Chapter 6: Introduction to Deep Learning

Deep Learning: In Practice

face Luca Grillotti

Before implementing a Deep Learning model, you will need to define precisely which specifications you will need to take into account.

In particular, you will need to think about:

  • what type of data do you want to consider? This way, you will know how to process the input of your neural network.
  • what do you intend to do? This way, you will be able to determine what is the output of your neural network, and what is the loss function that you will intend to minimise.
  • how to adjust the hidden structure of the network (e.g. the number of neurons, number of layers…) depending on the complexity of the problem.
  • how you intend to train your model

the input data

First, you will need to consider which type of data you want your model to process. Depending on the problem considered, the input data may be:

  • images
  • sequences
  • videos
  • audio files

You also may need to pre-process your dataset (e.g. by normalising it, by projecting it to a low dimensional space, by adding random noise to the images).

output and loss

After having defined precisely how to process the input, you will have to decide of the purpose of your model. In other words, you will have to ask yourself:

  • What are the outputs of your neural network?
  • Which loss function L(\cdot) to minimise to achieve the intended purpose? How will the outputs be processed by that loss function?

hidden structure

Once you have defined the input and output of your neural network, you will have to consider the internal structure of your model.

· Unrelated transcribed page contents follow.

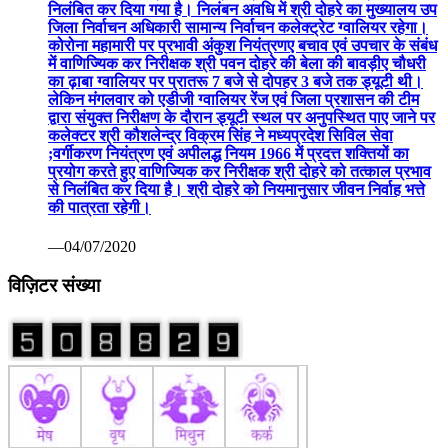
निलंबित कर दिया गया है। निलंबन अवधि में श्री दोहरे का मुख्यालय उप
जिला निर्वाचन अधिकारी सामान्य निर्वाचन कलेक्ट्रेट ग्वालियर रहेगा।
कोरोना महामारी पर प्रभावी अंकुश नियंत्रणए बचाव एवं उपचार के संबंध
में वाणिज्यिक कर निरीक्षक श्री पवन दोहरे की बेला की बावड़ीए चौधरी
का ढ़ाबा ग्वालियर पर प्रातरू 7 बजे से दोपहर 3 बजे तक ड्यूटी थी।
लेकिन मंगलवार को एडीजी ग्वालियर रेंज एवं जिला प्रशासन की टीम
द्वारा संयुक्त निरीक्षण के दौरान ड्यूटी स्थल पर अनुपस्थित पाए जाने पर
कलेक्टर श्री कौशलेन्द्र विक्रम सिंह ने मध्यप्रदेश सिविल सेवा
;वर्गीकरण नियंत्रण एवं अपीलद्ध नियम 1966 में प्रदत्त शक्तियों का
प्रयोग करते हुए वाणिज्यिक कर निरीक्षक श्री दोहरे को तत्काल प्रभाव
से निलंबित कर दिया है। श्री दोहरे को नियमानुसार जीवन निर्वाह भत्ते
की पात्रता रहेगी।
—04/07/2020
विज़िटर संख्या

That internal structure determines the overall complexity of your model.

Here are some things you may need to think about while you design it:

  • What type of layer do you need? (Fully Connected? Convolutional?)
  • Which activation function \phi(\cdot) do you intend to use?
  • Which number of layers do you want?
  • Which number of neurons do you want in each layer?

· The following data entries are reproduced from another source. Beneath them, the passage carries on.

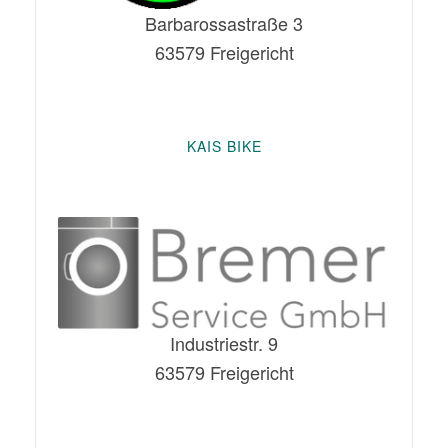
Barbarossastraße 3
63579 Freigericht
KAIS BIKE
Industriestr. 9
63579 Freigericht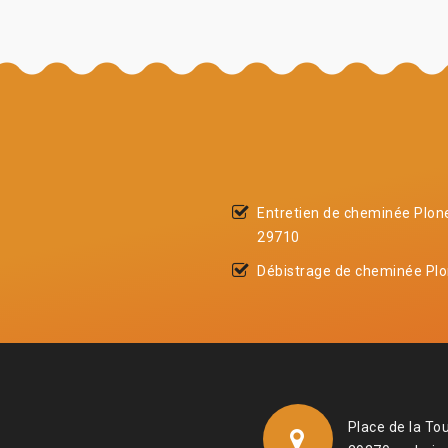
Entretien de cheminée Plon
29710
Débistrage de cheminée Plo
Place de la To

A validation dataset can be used to evaluate each model, and to optimise these hyper-parameters.

training and testing

Optimiser

You will have to choose an optimiser for optimising the weights of the neural network in order to minimise the loss L(\cdot). Several gradient-based optimisers are available in most Deep Learning libraries, such as:

  • Stochastic Gradient Descent (SGD)
  • RMSProp
  • Adam

The way all these optimisers work is beyond of the scope of this course.

Training

The training phase most of the time consists of the following steps:

  1. Taking a batch B_{\mathcal{D}} of data,
  2. Compute the output o of the neural network given the batch B_{\mathcal{D}} as input
  3. Compute the loss function L(\cdot) depending on the output o
  4. Compute the gradient of the loss \dfrac{\partial L}{\partial\cdot} using the backpropagation algorithm
  5. Perform one optimisation step using the optimiser described above
  6. Start again at step 1.

Testing

After the training phase, the accuracy of the trained model can be evaluated on a test dataset.